Trump and his supporters see themselves as engaged in an apocalyptic struggle to defend America against a coalition of liberal whites and ethnic minorities who seek to degrade it. They are fueled by a conservative media machine which simply invents lies and outlandish conspiracy theories if they serve the needs of the movement – such as that the recent spate of attempted bombings was carried out by liberals seeking to embarrass President Trump.

It is no surprise that this febrile atmosphere, in which any lie can be justified if it paints the president’s opponents as traitors, would lead to violence. But what is particularly disturbing is that the propaganda which inspires this violence has been outsourced to private organizations, meaning no simple change of government by election can end it. Nowadays, even the president himself gets his daily talking points by parroting Fox News, which he believes over his own government officials. The rot is pernicious and deep, and it will inevitably lead to more violence.

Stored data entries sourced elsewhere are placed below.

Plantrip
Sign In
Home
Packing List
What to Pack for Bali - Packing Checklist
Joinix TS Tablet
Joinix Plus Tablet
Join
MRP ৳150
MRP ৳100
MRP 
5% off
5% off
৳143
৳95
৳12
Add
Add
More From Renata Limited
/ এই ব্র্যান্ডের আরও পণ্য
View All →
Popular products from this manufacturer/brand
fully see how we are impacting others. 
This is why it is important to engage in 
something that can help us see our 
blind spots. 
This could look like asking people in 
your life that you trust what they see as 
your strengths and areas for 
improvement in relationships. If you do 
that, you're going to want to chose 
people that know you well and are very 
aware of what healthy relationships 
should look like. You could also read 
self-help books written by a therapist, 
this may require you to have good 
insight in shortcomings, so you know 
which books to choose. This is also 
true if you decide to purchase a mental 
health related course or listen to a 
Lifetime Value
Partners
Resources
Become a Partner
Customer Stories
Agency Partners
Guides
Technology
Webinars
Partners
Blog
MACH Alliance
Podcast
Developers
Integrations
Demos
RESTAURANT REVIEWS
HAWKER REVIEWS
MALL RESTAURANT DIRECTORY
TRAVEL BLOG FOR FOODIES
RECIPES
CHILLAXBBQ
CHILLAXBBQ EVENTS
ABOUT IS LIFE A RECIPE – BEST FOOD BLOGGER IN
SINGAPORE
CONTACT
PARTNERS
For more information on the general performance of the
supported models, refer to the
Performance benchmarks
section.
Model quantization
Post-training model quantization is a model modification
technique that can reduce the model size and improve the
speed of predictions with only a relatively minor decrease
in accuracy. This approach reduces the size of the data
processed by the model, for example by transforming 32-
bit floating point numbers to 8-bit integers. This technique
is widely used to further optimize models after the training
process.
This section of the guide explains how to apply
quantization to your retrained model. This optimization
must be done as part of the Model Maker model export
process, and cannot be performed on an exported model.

In other times and places, groups of private individuals willing to deploy violence on behalf of a particular vision of the state have been instrumental in the rise of fascism. America, because it still has strong institutions despite the damage of the Trump era, is not there yet. But parts of the foundation are sinking into place, and it is unlikely they can be uprooted without a concerted effort.

Changing course depends on Trump’s brand of nationalism not being seen to pay political dividends. The question of whether the conservative movement will play with fire in order to gain power is no longer in doubt; they will and they are. The question now is whether they can get away with it. The election in two weeks will either be a warning to them or a vindication – a vindication that might tempt the president and his followers inside and outside of government to who knows what extremes in the future.